WHAT TO DO: Please copy every record below exactly and leave out the pictures.

···

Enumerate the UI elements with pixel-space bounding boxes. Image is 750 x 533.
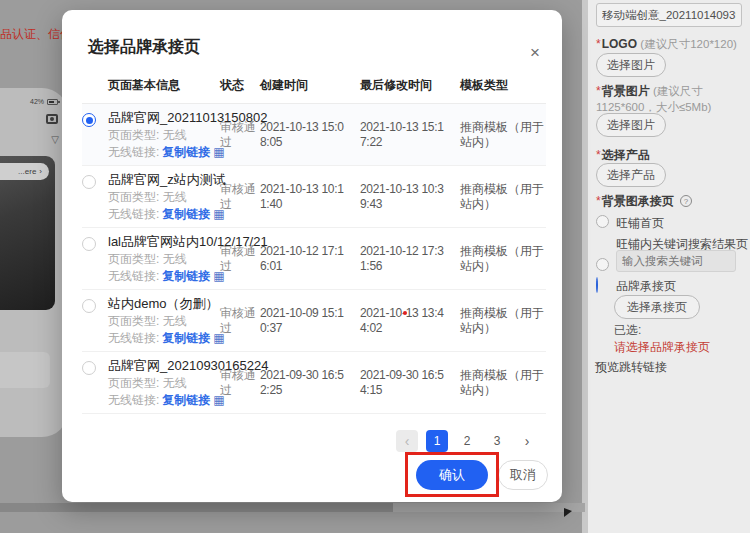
keyword-input[interactable] xyxy=(616,250,736,272)
copy-link[interactable]: 复制链接 xyxy=(162,145,210,159)
hero-link-text: ...ere xyxy=(18,167,36,176)
choose-logo-image-button[interactable]: 选择图片 xyxy=(596,53,666,77)
page-link-line: 无线链接:复制链接▦ xyxy=(108,393,220,407)
link-prefix: 无线链接: xyxy=(108,207,159,221)
table-row[interactable]: 站内demo（勿删） 页面类型: 无线 无线链接:复制链接▦ 审核通过 2021… xyxy=(82,290,546,352)
modified-cell: 2021-10-12 17:31:56 xyxy=(360,244,460,274)
copy-link[interactable]: 复制链接 xyxy=(162,269,210,283)
page-number[interactable]: 1 xyxy=(426,430,448,452)
hero-link-pill: ...ere › xyxy=(0,163,49,180)
creative-settings-panel: *LOGO (建议尺寸120*120) 选择图片 *背景图片 (建议尺寸1125… xyxy=(588,0,750,533)
table-row[interactable]: 品牌官网_20210930165224 页面类型: 无线 无线链接:复制链接▦ … xyxy=(82,352,546,414)
page-type: 页面类型: 无线 xyxy=(108,376,220,390)
page-type: 页面类型: 无线 xyxy=(108,128,220,142)
radio-shop-homepage[interactable] xyxy=(596,215,609,228)
template-cell: 推商模板（用于站内） xyxy=(460,368,546,398)
close-icon[interactable]: × xyxy=(522,40,548,66)
help-icon[interactable]: ? xyxy=(680,195,692,207)
template-cell: 推商模板（用于站内） xyxy=(460,306,546,336)
required-mark: * xyxy=(596,37,601,51)
cancel-button[interactable]: 取消 xyxy=(498,460,548,490)
selection-warning: 请选择品牌承接页 xyxy=(614,340,750,356)
dialog-title: 选择品牌承接页 xyxy=(88,37,200,58)
chevron-right-icon: › xyxy=(39,167,42,176)
copy-link[interactable]: 复制链接 xyxy=(162,393,210,407)
required-mark: * xyxy=(596,84,601,98)
red-dot-artifact xyxy=(403,311,407,315)
modified-cell: 2021-09-30 16:54:15 xyxy=(360,368,460,398)
radio-keyword-search[interactable] xyxy=(596,258,609,271)
modified-cell: 2021-10-13 10:39:43 xyxy=(360,182,460,212)
filter-icon: ▽ xyxy=(51,134,59,145)
choose-product-button[interactable]: 选择产品 xyxy=(596,163,666,187)
row-radio[interactable] xyxy=(82,361,96,375)
radio-brand-landing[interactable] xyxy=(596,277,598,293)
header-status: 状态 xyxy=(220,77,260,94)
choose-landing-page-button[interactable]: 选择承接页 xyxy=(614,295,700,319)
creative-name-input[interactable] xyxy=(596,3,742,27)
row-radio[interactable] xyxy=(82,299,96,313)
link-prefix: 无线链接: xyxy=(108,269,159,283)
select-landing-page-dialog: 选择品牌承接页 × 页面基本信息 状态 创建时间 最后修改时间 模板类型 品牌官… xyxy=(62,10,562,502)
battery-icon xyxy=(47,99,58,105)
required-mark: * xyxy=(596,148,601,162)
template-cell: 推商模板（用于站内） xyxy=(460,244,546,274)
row-radio[interactable] xyxy=(82,237,96,251)
page-name: 品牌官网_20211013150802 xyxy=(108,110,278,125)
page-name: 品牌官网_z站内测试 xyxy=(108,172,278,187)
table-row[interactable]: lal品牌官网站内10/12/17/21 页面类型: 无线 无线链接:复制链接▦… xyxy=(82,228,546,290)
landing-page-table: 页面基本信息 状态 创建时间 最后修改时间 模板类型 品牌官网_20211013… xyxy=(82,70,546,414)
template-cell: 推商模板（用于站内） xyxy=(460,120,546,150)
selected-label: 已选: xyxy=(614,323,750,339)
link-prefix: 无线链接: xyxy=(108,393,159,407)
page-link-line: 无线链接:复制链接▦ xyxy=(108,207,220,221)
header-template: 模板类型 xyxy=(460,77,546,94)
row-radio[interactable] xyxy=(82,113,96,127)
camera-icon xyxy=(46,114,58,124)
page-link-line: 无线链接:复制链接▦ xyxy=(108,269,220,283)
table-row[interactable]: 品牌官网_z站内测试 页面类型: 无线 无线链接:复制链接▦ 审核通过 2021… xyxy=(82,166,546,228)
link-prefix: 无线链接: xyxy=(108,331,159,345)
header-created: 创建时间 xyxy=(260,77,360,94)
logo-field-label: *LOGO (建议尺寸120*120) xyxy=(596,37,746,53)
mouse-cursor xyxy=(564,508,572,517)
phone-toolbar: ≡ ▽ xyxy=(0,134,59,145)
page-name: 品牌官网_20210930165224 xyxy=(108,358,278,373)
page-name: 站内demo（勿删） xyxy=(108,296,278,311)
page-type: 页面类型: 无线 xyxy=(108,314,220,328)
product-field-label: *选择产品 xyxy=(596,148,746,164)
link-prefix: 无线链接: xyxy=(108,145,159,159)
modified-cell: 2021-10-13 15:17:22 xyxy=(360,120,460,150)
next-page-button[interactable]: › xyxy=(516,430,538,452)
logo-size-hint: (建议尺寸120*120) xyxy=(640,38,737,50)
bg-image-field-label: *背景图片 (建议尺寸1125*600，大小≤5Mb) xyxy=(596,84,746,116)
page-link-line: 无线链接:复制链接▦ xyxy=(108,331,220,345)
preview-link-label: 预览跳转链接 xyxy=(595,360,745,376)
overlay-card xyxy=(0,352,50,388)
copy-link[interactable]: 复制链接 xyxy=(162,331,210,345)
table-header: 页面基本信息 状态 创建时间 最后修改时间 模板类型 xyxy=(82,70,546,104)
template-cell: 推商模板（用于站内） xyxy=(460,182,546,212)
row-radio[interactable] xyxy=(82,175,96,189)
radio-shop-homepage-label: 旺铺首页 xyxy=(616,215,664,232)
horizontal-scrollbar-thumb[interactable] xyxy=(0,503,393,512)
battery-percent: 42% xyxy=(30,98,44,105)
copy-link[interactable]: 复制链接 xyxy=(162,207,210,221)
hero-image-card: ...ere › xyxy=(0,156,55,310)
confirm-button[interactable]: 确认 xyxy=(416,460,488,490)
prev-page-button[interactable]: ‹ xyxy=(396,430,418,452)
mobile-preview: 42% ≡ ▽ ...ere › xyxy=(0,88,68,437)
landing-field-label: *背景图承接页 ? xyxy=(596,194,746,210)
page-type: 页面类型: 无线 xyxy=(108,190,220,204)
header-page-info: 页面基本信息 xyxy=(108,77,220,94)
required-mark: * xyxy=(596,194,601,208)
radio-brand-landing-label: 品牌承接页 xyxy=(616,278,676,295)
pagination: ‹ 1 2 3 › xyxy=(396,430,538,452)
page-number[interactable]: 2 xyxy=(456,430,478,452)
page-type: 页面类型: 无线 xyxy=(108,252,220,266)
table-row[interactable]: 品牌官网_20211013150802 页面类型: 无线 无线链接:复制链接▦ … xyxy=(82,104,546,166)
horizontal-scrollbar-track[interactable] xyxy=(0,503,585,512)
header-modified: 最后修改时间 xyxy=(360,77,460,94)
page-number[interactable]: 3 xyxy=(486,430,508,452)
choose-bg-image-button[interactable]: 选择图片 xyxy=(596,113,666,137)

···

RESPONSE TO THE TASK:
Enumerate the UI elements with pixel-space bounding boxes. Image is 750 x 533.
keyword-input[interactable] xyxy=(616,250,736,272)
copy-link[interactable]: 复制链接 xyxy=(162,145,210,159)
hero-link-text: ...ere xyxy=(18,167,36,176)
choose-logo-image-button[interactable]: 选择图片 xyxy=(596,53,666,77)
page-link-line: 无线链接:复制链接▦ xyxy=(108,393,220,407)
link-prefix: 无线链接: xyxy=(108,207,159,221)
table-row[interactable]: 站内demo（勿删） 页面类型: 无线 无线链接:复制链接▦ 审核通过 2021… xyxy=(82,290,546,352)
modified-cell: 2021-10-12 17:31:56 xyxy=(360,244,460,274)
copy-link[interactable]: 复制链接 xyxy=(162,269,210,283)
page-number[interactable]: 1 xyxy=(426,430,448,452)
hero-link-pill: ...ere › xyxy=(0,163,49,180)
creative-settings-panel: *LOGO (建议尺寸120*120) 选择图片 *背景图片 (建议尺寸1125… xyxy=(588,0,750,533)
table-row[interactable]: 品牌官网_20210930165224 页面类型: 无线 无线链接:复制链接▦ … xyxy=(82,352,546,414)
page-type: 页面类型: 无线 xyxy=(108,376,220,390)
page-type: 页面类型: 无线 xyxy=(108,128,220,142)
radio-shop-homepage[interactable] xyxy=(596,215,609,228)
template-cell: 推商模板（用于站内） xyxy=(460,368,546,398)
close-icon[interactable]: × xyxy=(522,40,548,66)
help-icon[interactable]: ? xyxy=(680,195,692,207)
template-cell: 推商模板（用于站内） xyxy=(460,306,546,336)
required-mark: * xyxy=(596,37,601,51)
cancel-button[interactable]: 取消 xyxy=(498,460,548,490)
selection-warning: 请选择品牌承接页 xyxy=(614,340,750,356)
dialog-title: 选择品牌承接页 xyxy=(88,37,200,58)
chevron-right-icon: › xyxy=(39,167,42,176)
copy-link[interactable]: 复制链接 xyxy=(162,393,210,407)
required-mark: * xyxy=(596,84,601,98)
red-dot-artifact xyxy=(403,311,407,315)
modified-cell: 2021-09-30 16:54:15 xyxy=(360,368,460,398)
radio-keyword-search[interactable] xyxy=(596,258,609,271)
modified-cell: 2021-10-13 10:39:43 xyxy=(360,182,460,212)
filter-icon: ▽ xyxy=(51,134,59,145)
choose-product-button[interactable]: 选择产品 xyxy=(596,163,666,187)
row-radio[interactable] xyxy=(82,361,96,375)
radio-brand-landing[interactable] xyxy=(596,277,598,293)
header-status: 状态 xyxy=(220,77,260,94)
choose-landing-page-button[interactable]: 选择承接页 xyxy=(614,295,700,319)
creative-name-input[interactable] xyxy=(596,3,742,27)
row-radio[interactable] xyxy=(82,299,96,313)
link-prefix: 无线链接: xyxy=(108,269,159,283)
select-landing-page-dialog: 选择品牌承接页 × 页面基本信息 状态 创建时间 最后修改时间 模板类型 品牌官… xyxy=(62,10,562,502)
battery-icon xyxy=(47,99,58,105)
required-mark: * xyxy=(596,148,601,162)
template-cell: 推商模板（用于站内） xyxy=(460,244,546,274)
row-radio[interactable] xyxy=(82,237,96,251)
page-name: 品牌官网_20211013150802 xyxy=(108,110,278,125)
page-name: 品牌官网_z站内测试 xyxy=(108,172,278,187)
table-row[interactable]: lal品牌官网站内10/12/17/21 页面类型: 无线 无线链接:复制链接▦… xyxy=(82,228,546,290)
landing-page-table: 页面基本信息 状态 创建时间 最后修改时间 模板类型 品牌官网_20211013… xyxy=(82,70,546,414)
template-cell: 推商模板（用于站内） xyxy=(460,120,546,150)
selected-label: 已选: xyxy=(614,323,750,339)
link-prefix: 无线链接: xyxy=(108,393,159,407)
page-link-line: 无线链接:复制链接▦ xyxy=(108,207,220,221)
header-template: 模板类型 xyxy=(460,77,546,94)
row-radio[interactable] xyxy=(82,113,96,127)
camera-icon xyxy=(46,114,58,124)
page-link-line: 无线链接:复制链接▦ xyxy=(108,269,220,283)
table-row[interactable]: 品牌官网_z站内测试 页面类型: 无线 无线链接:复制链接▦ 审核通过 2021… xyxy=(82,166,546,228)
link-prefix: 无线链接: xyxy=(108,331,159,345)
header-created: 创建时间 xyxy=(260,77,360,94)
logo-field-label: *LOGO (建议尺寸120*120) xyxy=(596,37,746,53)
mouse-cursor xyxy=(564,508,572,517)
phone-toolbar: ≡ ▽ xyxy=(0,134,59,145)
page-name: 品牌官网_20210930165224 xyxy=(108,358,278,373)
page-name: 站内demo（勿删） xyxy=(108,296,278,311)
page-type: 页面类型: 无线 xyxy=(108,314,220,328)
product-field-label: *选择产品 xyxy=(596,148,746,164)
link-prefix: 无线链接: xyxy=(108,145,159,159)
modified-cell: 2021-10-13 15:17:22 xyxy=(360,120,460,150)
next-page-button[interactable]: › xyxy=(516,430,538,452)
logo-size-hint: (建议尺寸120*120) xyxy=(640,38,737,50)
bg-image-field-label: *背景图片 (建议尺寸1125*600，大小≤5Mb) xyxy=(596,84,746,116)
page-link-line: 无线链接:复制链接▦ xyxy=(108,331,220,345)
preview-link-label: 预览跳转链接 xyxy=(595,360,745,376)
overlay-card xyxy=(0,352,50,388)
copy-link[interactable]: 复制链接 xyxy=(162,331,210,345)
table-header: 页面基本信息 状态 创建时间 最后修改时间 模板类型 xyxy=(82,70,546,104)
template-cell: 推商模板（用于站内） xyxy=(460,182,546,212)
row-radio[interactable] xyxy=(82,175,96,189)
radio-shop-homepage-label: 旺铺首页 xyxy=(616,215,664,232)
horizontal-scrollbar-thumb[interactable] xyxy=(0,503,393,512)
battery-percent: 42% xyxy=(30,98,44,105)
copy-link[interactable]: 复制链接 xyxy=(162,207,210,221)
hero-image-card: ...ere › xyxy=(0,156,55,310)
confirm-button[interactable]: 确认 xyxy=(416,460,488,490)
prev-page-button[interactable]: ‹ xyxy=(396,430,418,452)
mobile-preview: 42% ≡ ▽ ...ere › xyxy=(0,88,68,437)
landing-field-label: *背景图承接页 ? xyxy=(596,194,746,210)
page-type: 页面类型: 无线 xyxy=(108,190,220,204)
header-page-info: 页面基本信息 xyxy=(108,77,220,94)
required-mark: * xyxy=(596,194,601,208)
radio-brand-landing-label: 品牌承接页 xyxy=(616,278,676,295)
pagination: ‹ 1 2 3 › xyxy=(396,430,538,452)
page-number[interactable]: 2 xyxy=(456,430,478,452)
page-type: 页面类型: 无线 xyxy=(108,252,220,266)
table-row[interactable]: 品牌官网_20211013150802 页面类型: 无线 无线链接:复制链接▦ … xyxy=(82,104,546,166)
horizontal-scrollbar-track[interactable] xyxy=(0,503,585,512)
header-modified: 最后修改时间 xyxy=(360,77,460,94)
page-number[interactable]: 3 xyxy=(486,430,508,452)
choose-bg-image-button[interactable]: 选择图片 xyxy=(596,113,666,137)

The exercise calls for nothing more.